What to do
When checking the entries below, count every line with the word "pour", then give only that number.
___ Supplied entries ___
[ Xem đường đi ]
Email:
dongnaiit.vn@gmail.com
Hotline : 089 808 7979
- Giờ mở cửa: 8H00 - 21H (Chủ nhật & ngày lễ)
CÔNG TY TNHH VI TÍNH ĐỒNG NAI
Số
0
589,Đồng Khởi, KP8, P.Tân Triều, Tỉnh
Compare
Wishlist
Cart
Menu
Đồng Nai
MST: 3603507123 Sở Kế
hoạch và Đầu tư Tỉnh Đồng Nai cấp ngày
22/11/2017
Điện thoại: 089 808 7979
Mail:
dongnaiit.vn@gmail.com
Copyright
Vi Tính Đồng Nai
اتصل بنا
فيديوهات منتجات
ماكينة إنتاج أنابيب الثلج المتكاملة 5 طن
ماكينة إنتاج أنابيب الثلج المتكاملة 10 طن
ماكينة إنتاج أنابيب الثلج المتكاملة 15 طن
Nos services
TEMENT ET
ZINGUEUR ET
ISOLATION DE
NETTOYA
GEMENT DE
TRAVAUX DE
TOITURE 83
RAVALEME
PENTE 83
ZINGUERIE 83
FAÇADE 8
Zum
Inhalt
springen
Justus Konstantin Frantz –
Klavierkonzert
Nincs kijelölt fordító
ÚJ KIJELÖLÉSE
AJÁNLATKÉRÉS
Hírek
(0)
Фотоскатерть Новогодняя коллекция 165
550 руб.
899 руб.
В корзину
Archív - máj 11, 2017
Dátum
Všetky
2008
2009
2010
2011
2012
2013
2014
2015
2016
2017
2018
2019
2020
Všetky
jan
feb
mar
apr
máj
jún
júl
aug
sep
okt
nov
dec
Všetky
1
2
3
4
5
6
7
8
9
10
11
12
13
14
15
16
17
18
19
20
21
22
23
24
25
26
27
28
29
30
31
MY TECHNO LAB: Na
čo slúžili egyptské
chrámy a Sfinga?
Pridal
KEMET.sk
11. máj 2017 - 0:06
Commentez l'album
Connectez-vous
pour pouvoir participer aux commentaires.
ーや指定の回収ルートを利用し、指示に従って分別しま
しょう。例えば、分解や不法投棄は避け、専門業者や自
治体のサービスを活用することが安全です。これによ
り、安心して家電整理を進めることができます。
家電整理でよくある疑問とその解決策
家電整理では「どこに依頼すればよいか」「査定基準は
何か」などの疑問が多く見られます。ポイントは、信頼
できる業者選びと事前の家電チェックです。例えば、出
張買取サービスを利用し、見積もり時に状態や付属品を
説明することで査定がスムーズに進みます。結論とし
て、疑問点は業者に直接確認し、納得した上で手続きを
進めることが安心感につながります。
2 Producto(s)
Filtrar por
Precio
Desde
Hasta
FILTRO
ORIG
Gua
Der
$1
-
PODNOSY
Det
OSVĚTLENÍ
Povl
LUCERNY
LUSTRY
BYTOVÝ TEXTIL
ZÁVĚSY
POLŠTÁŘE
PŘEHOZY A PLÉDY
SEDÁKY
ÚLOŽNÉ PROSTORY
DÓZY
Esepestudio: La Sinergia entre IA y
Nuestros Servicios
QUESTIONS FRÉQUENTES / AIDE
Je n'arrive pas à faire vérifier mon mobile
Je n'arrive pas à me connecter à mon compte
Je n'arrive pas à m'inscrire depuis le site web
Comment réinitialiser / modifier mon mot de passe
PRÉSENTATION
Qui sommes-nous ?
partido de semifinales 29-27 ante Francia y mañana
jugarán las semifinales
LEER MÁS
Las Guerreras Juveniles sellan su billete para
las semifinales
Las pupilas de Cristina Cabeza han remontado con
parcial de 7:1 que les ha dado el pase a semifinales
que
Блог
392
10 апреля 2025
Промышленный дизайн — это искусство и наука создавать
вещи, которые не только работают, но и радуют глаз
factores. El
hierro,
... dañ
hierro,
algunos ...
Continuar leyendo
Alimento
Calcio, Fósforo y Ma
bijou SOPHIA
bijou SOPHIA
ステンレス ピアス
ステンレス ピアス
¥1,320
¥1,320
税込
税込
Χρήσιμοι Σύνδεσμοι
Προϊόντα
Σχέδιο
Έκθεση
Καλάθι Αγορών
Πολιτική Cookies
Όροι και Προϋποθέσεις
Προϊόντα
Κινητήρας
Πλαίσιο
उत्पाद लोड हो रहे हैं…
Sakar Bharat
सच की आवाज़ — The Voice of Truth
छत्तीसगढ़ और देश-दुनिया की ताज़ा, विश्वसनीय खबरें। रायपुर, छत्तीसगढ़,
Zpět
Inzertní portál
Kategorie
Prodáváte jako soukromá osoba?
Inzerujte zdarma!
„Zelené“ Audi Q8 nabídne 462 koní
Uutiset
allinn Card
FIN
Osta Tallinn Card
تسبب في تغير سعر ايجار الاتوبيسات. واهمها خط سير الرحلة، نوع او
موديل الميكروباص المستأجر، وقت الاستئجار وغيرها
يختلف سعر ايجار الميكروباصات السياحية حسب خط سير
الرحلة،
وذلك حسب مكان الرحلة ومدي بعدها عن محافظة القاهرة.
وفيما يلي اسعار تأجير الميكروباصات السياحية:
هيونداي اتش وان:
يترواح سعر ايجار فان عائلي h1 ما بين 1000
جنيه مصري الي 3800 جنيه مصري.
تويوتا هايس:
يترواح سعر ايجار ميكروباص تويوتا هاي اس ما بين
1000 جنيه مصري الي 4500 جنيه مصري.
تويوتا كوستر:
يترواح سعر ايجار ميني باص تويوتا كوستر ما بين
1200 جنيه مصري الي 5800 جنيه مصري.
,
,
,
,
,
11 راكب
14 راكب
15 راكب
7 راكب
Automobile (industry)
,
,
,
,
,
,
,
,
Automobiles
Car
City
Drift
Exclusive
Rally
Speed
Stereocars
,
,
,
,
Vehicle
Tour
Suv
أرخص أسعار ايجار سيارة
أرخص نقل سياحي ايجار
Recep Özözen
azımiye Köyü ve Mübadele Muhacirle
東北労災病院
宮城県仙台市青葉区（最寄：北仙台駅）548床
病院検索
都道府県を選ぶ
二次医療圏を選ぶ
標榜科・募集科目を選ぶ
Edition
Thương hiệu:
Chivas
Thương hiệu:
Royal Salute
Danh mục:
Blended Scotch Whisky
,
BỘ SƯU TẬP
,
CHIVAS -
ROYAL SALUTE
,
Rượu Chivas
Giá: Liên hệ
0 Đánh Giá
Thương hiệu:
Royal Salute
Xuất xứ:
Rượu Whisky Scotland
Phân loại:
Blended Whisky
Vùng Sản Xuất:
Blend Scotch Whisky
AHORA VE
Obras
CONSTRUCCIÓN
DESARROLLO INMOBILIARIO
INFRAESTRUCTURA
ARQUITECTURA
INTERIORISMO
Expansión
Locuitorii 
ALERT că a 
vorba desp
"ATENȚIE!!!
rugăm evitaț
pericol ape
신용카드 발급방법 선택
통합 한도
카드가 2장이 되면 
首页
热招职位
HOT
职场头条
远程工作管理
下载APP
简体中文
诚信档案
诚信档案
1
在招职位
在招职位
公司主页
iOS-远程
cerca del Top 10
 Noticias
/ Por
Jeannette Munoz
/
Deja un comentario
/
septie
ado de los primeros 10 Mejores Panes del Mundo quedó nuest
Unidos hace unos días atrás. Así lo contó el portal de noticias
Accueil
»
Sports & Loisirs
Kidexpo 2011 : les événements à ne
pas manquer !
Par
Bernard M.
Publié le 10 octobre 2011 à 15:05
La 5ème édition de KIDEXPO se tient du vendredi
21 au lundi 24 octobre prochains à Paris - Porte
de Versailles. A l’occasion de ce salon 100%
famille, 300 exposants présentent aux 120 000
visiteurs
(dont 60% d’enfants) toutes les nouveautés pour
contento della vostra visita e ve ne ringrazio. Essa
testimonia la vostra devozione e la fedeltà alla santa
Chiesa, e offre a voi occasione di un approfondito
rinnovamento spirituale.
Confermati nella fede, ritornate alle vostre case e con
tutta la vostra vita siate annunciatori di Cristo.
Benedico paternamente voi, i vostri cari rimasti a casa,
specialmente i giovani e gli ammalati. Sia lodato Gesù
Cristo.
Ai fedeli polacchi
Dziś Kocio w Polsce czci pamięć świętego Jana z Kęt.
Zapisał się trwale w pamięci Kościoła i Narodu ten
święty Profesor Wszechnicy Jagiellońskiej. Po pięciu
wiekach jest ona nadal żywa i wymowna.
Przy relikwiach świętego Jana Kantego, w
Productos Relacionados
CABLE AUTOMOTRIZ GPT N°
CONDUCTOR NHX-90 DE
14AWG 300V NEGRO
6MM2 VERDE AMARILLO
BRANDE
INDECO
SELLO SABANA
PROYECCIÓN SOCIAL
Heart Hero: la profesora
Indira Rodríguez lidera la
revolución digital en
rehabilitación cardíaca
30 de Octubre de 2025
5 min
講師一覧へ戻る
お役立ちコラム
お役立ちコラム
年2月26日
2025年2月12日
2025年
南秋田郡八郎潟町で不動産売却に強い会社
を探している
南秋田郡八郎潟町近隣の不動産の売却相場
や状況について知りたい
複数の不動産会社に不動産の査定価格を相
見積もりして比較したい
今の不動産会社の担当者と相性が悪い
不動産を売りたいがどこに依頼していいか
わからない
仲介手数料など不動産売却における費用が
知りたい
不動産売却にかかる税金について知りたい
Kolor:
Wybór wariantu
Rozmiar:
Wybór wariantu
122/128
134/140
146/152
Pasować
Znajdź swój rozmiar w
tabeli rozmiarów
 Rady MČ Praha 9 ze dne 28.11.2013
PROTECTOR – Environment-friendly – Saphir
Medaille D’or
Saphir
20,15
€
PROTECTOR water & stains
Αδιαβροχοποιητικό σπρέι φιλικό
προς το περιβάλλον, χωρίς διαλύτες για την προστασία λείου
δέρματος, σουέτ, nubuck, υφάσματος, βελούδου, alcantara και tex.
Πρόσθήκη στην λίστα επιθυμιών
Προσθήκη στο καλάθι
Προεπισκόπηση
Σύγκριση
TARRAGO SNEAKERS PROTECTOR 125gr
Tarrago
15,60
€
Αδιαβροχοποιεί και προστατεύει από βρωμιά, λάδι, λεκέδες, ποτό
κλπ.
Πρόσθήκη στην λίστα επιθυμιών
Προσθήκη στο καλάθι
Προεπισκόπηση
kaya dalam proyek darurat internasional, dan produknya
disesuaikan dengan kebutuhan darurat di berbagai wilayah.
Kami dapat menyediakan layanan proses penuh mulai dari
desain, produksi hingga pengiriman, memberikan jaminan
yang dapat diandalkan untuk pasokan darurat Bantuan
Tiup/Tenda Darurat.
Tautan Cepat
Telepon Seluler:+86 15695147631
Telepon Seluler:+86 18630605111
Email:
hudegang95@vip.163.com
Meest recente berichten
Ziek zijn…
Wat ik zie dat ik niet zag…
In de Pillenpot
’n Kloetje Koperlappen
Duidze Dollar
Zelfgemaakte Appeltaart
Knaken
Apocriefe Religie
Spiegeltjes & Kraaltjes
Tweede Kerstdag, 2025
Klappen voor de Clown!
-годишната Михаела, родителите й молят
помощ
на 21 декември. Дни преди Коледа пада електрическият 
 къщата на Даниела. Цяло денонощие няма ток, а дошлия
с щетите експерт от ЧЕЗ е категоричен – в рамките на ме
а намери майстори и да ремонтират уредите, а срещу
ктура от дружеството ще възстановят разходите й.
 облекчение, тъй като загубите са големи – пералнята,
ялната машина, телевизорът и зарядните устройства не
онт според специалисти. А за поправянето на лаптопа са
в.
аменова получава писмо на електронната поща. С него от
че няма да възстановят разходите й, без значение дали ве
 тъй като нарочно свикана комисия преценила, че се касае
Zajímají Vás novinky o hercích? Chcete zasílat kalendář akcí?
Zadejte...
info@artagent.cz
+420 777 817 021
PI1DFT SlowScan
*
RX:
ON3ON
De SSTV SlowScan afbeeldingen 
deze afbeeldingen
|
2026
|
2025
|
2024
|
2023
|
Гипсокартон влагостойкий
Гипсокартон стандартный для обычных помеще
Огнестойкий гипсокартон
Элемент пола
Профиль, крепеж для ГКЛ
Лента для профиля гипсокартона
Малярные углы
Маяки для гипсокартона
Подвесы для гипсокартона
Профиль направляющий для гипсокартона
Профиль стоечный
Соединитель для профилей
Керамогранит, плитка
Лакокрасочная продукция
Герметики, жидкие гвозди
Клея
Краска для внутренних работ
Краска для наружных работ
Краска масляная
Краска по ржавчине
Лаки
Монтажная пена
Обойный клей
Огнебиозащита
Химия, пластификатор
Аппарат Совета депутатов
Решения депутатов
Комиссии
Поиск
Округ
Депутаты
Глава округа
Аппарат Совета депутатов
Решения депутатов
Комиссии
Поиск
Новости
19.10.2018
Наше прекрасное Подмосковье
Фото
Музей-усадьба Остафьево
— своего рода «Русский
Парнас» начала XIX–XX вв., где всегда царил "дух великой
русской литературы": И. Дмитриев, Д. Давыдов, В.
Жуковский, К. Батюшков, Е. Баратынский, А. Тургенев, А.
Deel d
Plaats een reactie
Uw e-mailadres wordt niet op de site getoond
___
Answer to this problem
2